↓↓↓

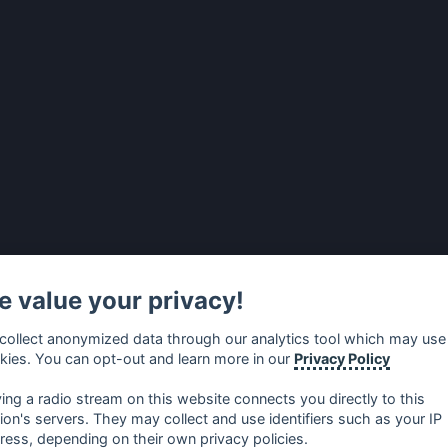
 value your privacy!
collect anonymized data through our analytics tool which may use
kies. You can opt-out and learn more in our
Privacy Policy
ying a radio stream on this website connects you directly to this
tion's servers. They may collect and use identifiers such as your IP
ress, depending on their own privacy policies.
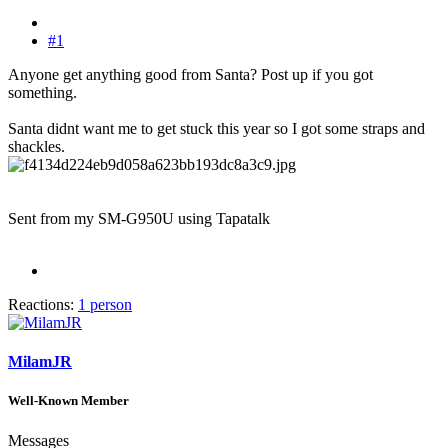
#1
Anyone get anything good from Santa? Post up if you got
something.
Santa didnt want me to get stuck this year so I got some straps and
shackles.
Sent from my SM-G950U using Tapatalk
Reactions:
1 person
MilamJR
Well-Known Member
Messages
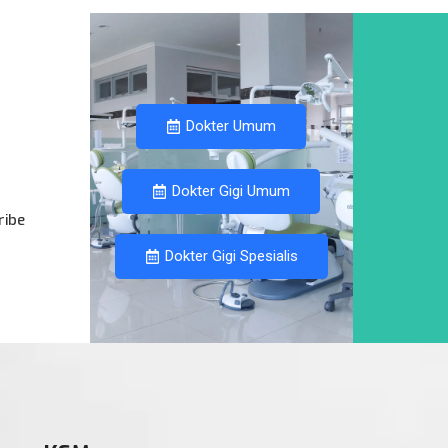
Dokter Umum
Dokter Gigi Umum
ribe
Dokter Gigi Spesialis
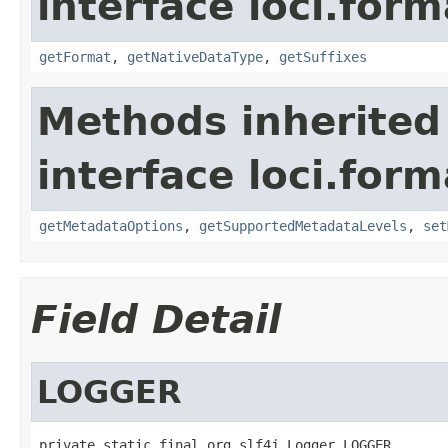
interface loci.form
getFormat
,
getNativeDataType
,
getSuffixes
Methods inherited
interface loci.form
getMetadataOptions
,
getSupportedMetadataLevels
,
set
Field Detail
LOGGER
private static final org.slf4j.Logger LOGGER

↑↑↑

## ABOUT THIS TASK
Give the entries again exactly. Pictures stay out.

## FINISHED EXERCISE
 value your privacy!
collect anonymized data through our analytics tool which may use
kies. You can opt-out and learn more in our
Privacy Policy
ying a radio stream on this website connects you directly to this
tion's servers. They may collect and use identifiers such as your IP
ress, depending on their own privacy policies.
#1
Anyone get anything good from Santa? Post up if you got
something.
Santa didnt want me to get stuck this year so I got some straps and
shackles.
Sent from my SM-G950U using Tapatalk
Reactions:
1 person
MilamJR
Well-Known Member
Messages
Dokter Umum
Dokter Gigi Umum
ribe
Dokter Gigi Spesialis
interface loci.form
getFormat
,
getNativeDataType
,
getSuffixes
Methods inherited
interface loci.form
getMetadataOptions
,
getSupportedMetadataLevels
,
set
Field Detail
LOGGER
private static final org.slf4j.Logger LOGGER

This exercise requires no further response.